<<<<

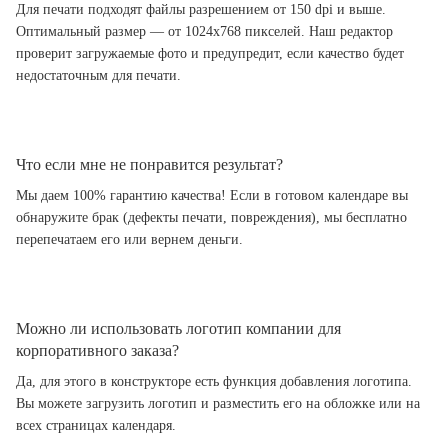
Для печати подходят файлы разрешением от 150 dpi и выше.
Оптимальный размер — от 1024x768 пикселей. Наш редактор
проверит загружаемые фото и предупредит, если качество будет
недостаточным для печати.
Что если мне не понравится результат?
Мы даем 100% гарантию качества! Если в готовом календаре вы
обнаружите брак (дефекты печати, повреждения), мы бесплатно
перепечатаем его или вернем деньги.
Можно ли использовать логотип компании для
корпоративного заказа?
Да, для этого в конструкторе есть функция добавления логотипа.
Вы можете загрузить логотип и разместить его на обложке или на
всех страницах календаря.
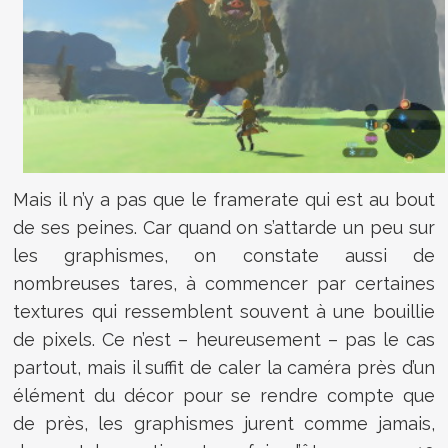
Mais il n’y a pas que le framerate qui est au bout
de ses peines. Car quand on s’attarde un peu sur
les graphismes, on constate aussi de
nombreuses tares, à commencer par certaines
textures qui ressemblent souvent à une bouillie
de pixels. Ce n’est – heureusement – pas le cas
partout, mais il suffit de caler la caméra près d’un
élément du décor pour se rendre compte que
de près, les graphismes jurent comme jamais,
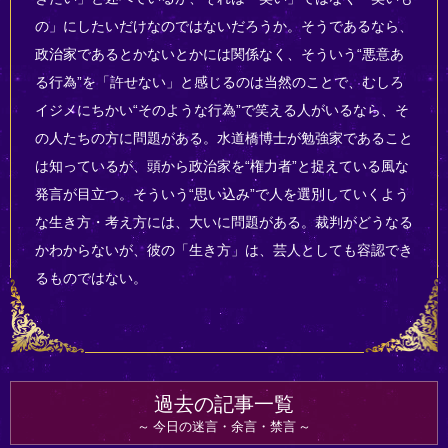
の」にしたいだけなのではないだろうか。そうであるなら、
政治家であるとかないとかには関係なく、そういう“悪意あ
る行為”を「許せない」と感じるのは当然のことで、むしろ
イジメにちかい“そのような行為”で笑える人がいるなら、そ
の人たちの方に問題がある。水道橋博士が勉強家であること
は知っているが、頭から政治家を“権力者”と捉えている風な
発言が目立つ。そういう“思い込み”で人を選別していくよう
な生き方・考え方には、大いに問題がある。裁判がどうなる
かわからないが、彼の「生き方」は、芸人としても容認でき
るものではない。
過去の記事一覧
今日の迷言・余言・禁言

>>>>

**Description of the task:**
From the entries above, give again exactly the lines running from the line with "обнаружите брак (дефекты" to the line with "Вы можете загрузить"; include both of those lines.

**Expected answer:**
обнаружите брак (дефекты печати, повреждения), мы бесплатно
перепечатаем его или вернем деньги.
Можно ли использовать логотип компании для
корпоративного заказа?
Да, для этого в конструкторе есть функция добавления логотипа.
Вы можете загрузить логотип и разместить его на обложке или на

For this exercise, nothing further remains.